Pour la première fois depuis la Coupe du monde 2006 en Allemagne, des supporters de plusieurs nations se sont vu refuser l’entrée aux États-Unis, alors même qu’ils avaient acheté un billet pour l’événement. Selon Libération, cette situation rappelle les difficultés administratives rencontrées par les fans lors des éditions précédentes du Mondial, où l’obtention d’un billet ne garantissait pas automatiquement un droit d’entrée sur le territoire.
Ce qu'il faut retenir
- Des supporters de plusieurs pays n’ont pas pu entrer aux États-Unis malgré la possession d’un billet pour la Coupe du monde 2026
- Cette situation est comparable à celle de la Coupe du monde 2006 en Allemagne, où l’achat d’un billet ne suffisait pas toujours pour entrer dans le pays hôte
- Les refus d’entrée concernent des voyageurs en provenance de différentes régions du monde, sans précision sur leur nationalité
- Les autorités américaines n’ont pas encore communiqué de chiffres officiels sur le nombre de supporters refoulés
Une première depuis 2006
Les États-Unis, pays hôte de la Coupe du monde 2026, accueillent pour la première fois de leur histoire un Mondial organisé conjointement avec le Canada et le Mexique. Pourtant, cette édition est déjà marquée par des difficultés logistiques pour les supporters étrangers. Selon Libération, des voyageurs en provenance d’Europe, d’Amérique du Sud et d’Asie se sont vu refuser l’accès au territoire américain, malgré la détention d’un billet valide pour les matchs. Cette situation n’avait pas été observée depuis l’édition 2006 en Allemagne, où des cas similaires avaient été signalés.
Les raisons de ces refus restent floues. Les autorités américaines n’ont pas détaillé les critères ayant conduit à ces décisions, mais des sources proches de l’organisation évoquent des problèmes liés aux visas ou aux vérifications de sécurité renforcées. Libération souligne que ces refus concernent des supporters qui avaient pourtant obtenu les documents nécessaires pour voyager aux États-Unis.
Des règles strictes pour les visiteurs étrangers
Les États-Unis appliquent des règles d’entrée particulièrement strictes pour les ressortissants étrangers, notamment depuis les attentats du 11 septembre 2001. Pour assister à la Coupe du monde 2026, les supporters doivent généralement obtenir un visa B-1/B-2, destiné aux voyages touristiques ou professionnels. Cependant, les organisateurs du Mondial avaient promis des facilités pour les fans, avec des visas spécifiques et des procédures simplifiées. Pourtant, certains voyageurs se sont heurtés à des refus à leur arrivée, sans explication claire.

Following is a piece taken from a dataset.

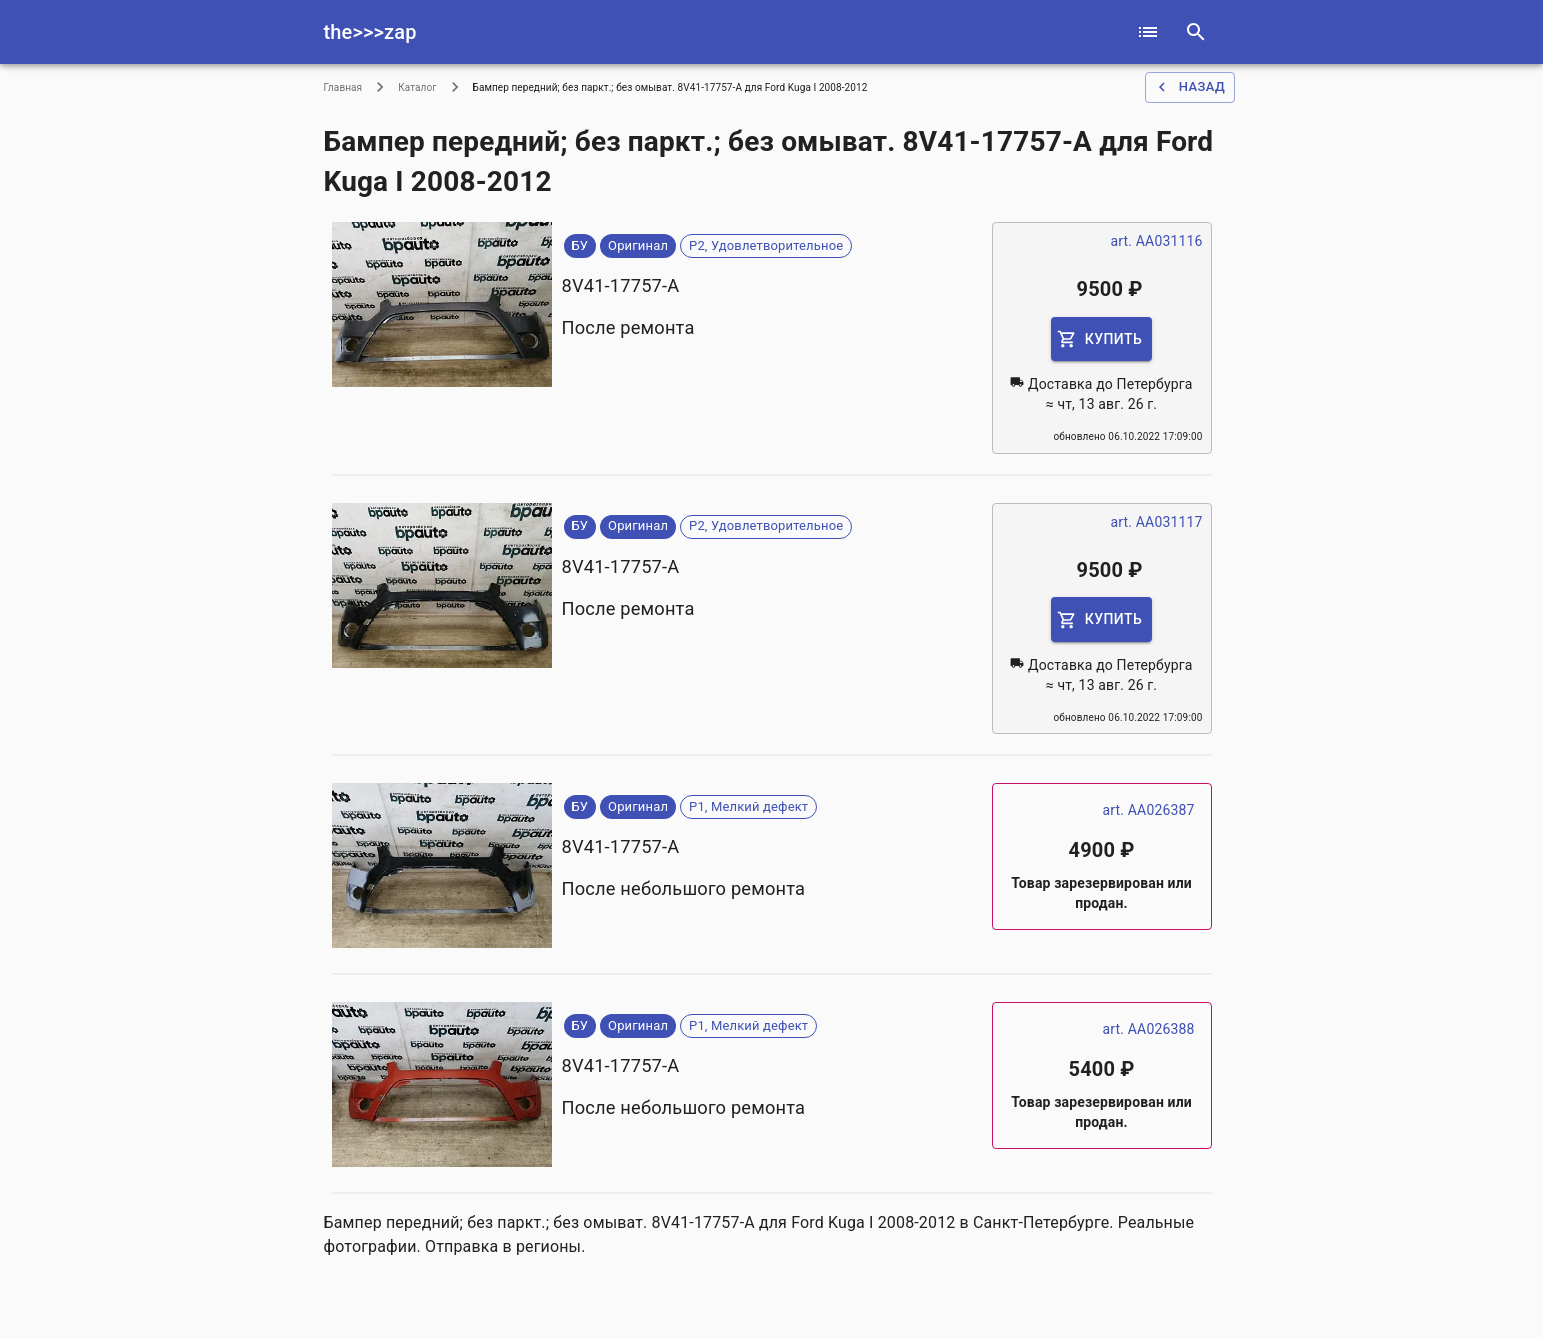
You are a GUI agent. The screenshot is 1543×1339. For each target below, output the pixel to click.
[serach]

Un responsable de la FIFA, interrogé par Libération, a confirmé que des « cas isolés » de refus d’entrée avaient été signalés, mais sans fournir de bilan précis. « Nous travaillons en étroite collaboration avec les autorités américaines pour résoudre ces problèmes », a-t-il déclaré. De son côté, le département d’État américain n’a pas encore réagi publiquement à ces incidents.
Un contexte déjà tendu pour l’organisation du Mondial
La Coupe du monde 2026 est organisée dans trois pays pour la première fois de son histoire, ce qui complique la logistique pour les supporters. Les vols internationaux, les transports locaux et les hébergements sont déjà sous haute tension, avec des prix en forte hausse dans certaines villes hôtes comme New York, Los Angeles ou Toronto. Dans ce contexte, les refus d’entrée ajoutent une couche de difficultés pour les fans, qui doivent désormais anticiper des contrôles supplémentaires.
Certains supporters concernés ont partagé leur expérience sur les réseaux sociaux, décrivant des situations où ils ont été détenus pendant plusieurs heures avant d’être renvoyés dans leur pays d’origine. « On m’a dit que mon visa n’était pas valable pour un séjour touristique, alors que j’avais payé pour un billet de match », a témoigné un fan français, cité par Libération. Ces récits illustrent les défis auxquels font face les organisateurs pour garantir une expérience fluide aux visiteurs étrangers.
Reste à voir si ces problèmes administratifs seront résolus à temps pour les premiers matchs, prévus à partir du 11 juillet 2026. La FIFA a déjà indiqué qu’elle suivait la situation de près, sans pour autant envisager un report ou une modification du calendrier.
Selon Libération, les refus concernent des supporters en provenance d’Europe, d’Amérique du Sud et d’Asie, sans que la liste des pays ne soit officiellement communiquée. Les autorités américaines n’ont pas précisé si ces refus étaient liés à la nationalité des voyageurs.